### RAW DATA
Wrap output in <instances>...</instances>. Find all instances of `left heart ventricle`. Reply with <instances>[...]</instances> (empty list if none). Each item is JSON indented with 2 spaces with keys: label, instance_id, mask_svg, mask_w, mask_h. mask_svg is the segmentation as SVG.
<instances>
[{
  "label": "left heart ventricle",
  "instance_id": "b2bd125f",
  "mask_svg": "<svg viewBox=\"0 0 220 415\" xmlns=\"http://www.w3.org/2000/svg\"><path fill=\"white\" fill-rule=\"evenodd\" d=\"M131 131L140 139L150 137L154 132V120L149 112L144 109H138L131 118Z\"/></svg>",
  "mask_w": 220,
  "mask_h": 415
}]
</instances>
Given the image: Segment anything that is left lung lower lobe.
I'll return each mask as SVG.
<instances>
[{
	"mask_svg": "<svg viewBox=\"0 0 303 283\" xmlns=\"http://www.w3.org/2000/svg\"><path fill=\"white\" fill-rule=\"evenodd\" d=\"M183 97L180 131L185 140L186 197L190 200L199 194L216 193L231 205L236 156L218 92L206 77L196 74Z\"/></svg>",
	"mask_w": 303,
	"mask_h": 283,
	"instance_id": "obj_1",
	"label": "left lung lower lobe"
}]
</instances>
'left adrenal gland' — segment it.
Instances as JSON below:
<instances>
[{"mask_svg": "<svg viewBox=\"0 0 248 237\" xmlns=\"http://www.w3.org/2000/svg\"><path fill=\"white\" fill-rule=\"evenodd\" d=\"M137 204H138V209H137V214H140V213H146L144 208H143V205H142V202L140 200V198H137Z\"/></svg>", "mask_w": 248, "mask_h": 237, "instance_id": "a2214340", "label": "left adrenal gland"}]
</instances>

### WHAT THE EXERCISE ASKS
Please print the data above exactly as it appears.

### TASK RESULT
Wrap output in <instances>...</instances>. Find all instances of `left heart ventricle`. Reply with <instances>[...]</instances> (empty list if none). Each item is JSON indented with 2 spaces with keys: label, instance_id, mask_svg, mask_w, mask_h. mask_svg is the segmentation as SVG.
<instances>
[{
  "label": "left heart ventricle",
  "instance_id": "b2bd125f",
  "mask_svg": "<svg viewBox=\"0 0 220 415\" xmlns=\"http://www.w3.org/2000/svg\"><path fill=\"white\" fill-rule=\"evenodd\" d=\"M131 131L140 139L150 137L154 132V120L149 112L144 109H138L131 118Z\"/></svg>",
  "mask_w": 220,
  "mask_h": 415
}]
</instances>
Given the image: Segment anything that is left lung lower lobe.
I'll return each mask as SVG.
<instances>
[{
	"mask_svg": "<svg viewBox=\"0 0 303 283\" xmlns=\"http://www.w3.org/2000/svg\"><path fill=\"white\" fill-rule=\"evenodd\" d=\"M183 97L180 131L185 140L186 197L190 200L199 194L216 193L231 205L236 156L218 92L206 77L196 74Z\"/></svg>",
	"mask_w": 303,
	"mask_h": 283,
	"instance_id": "obj_1",
	"label": "left lung lower lobe"
}]
</instances>
'left adrenal gland' — segment it.
Instances as JSON below:
<instances>
[{"mask_svg": "<svg viewBox=\"0 0 248 237\" xmlns=\"http://www.w3.org/2000/svg\"><path fill=\"white\" fill-rule=\"evenodd\" d=\"M137 204H138V209H137V214H140V213H146L144 208H143V205H142V202L140 200V198H137Z\"/></svg>", "mask_w": 248, "mask_h": 237, "instance_id": "a2214340", "label": "left adrenal gland"}]
</instances>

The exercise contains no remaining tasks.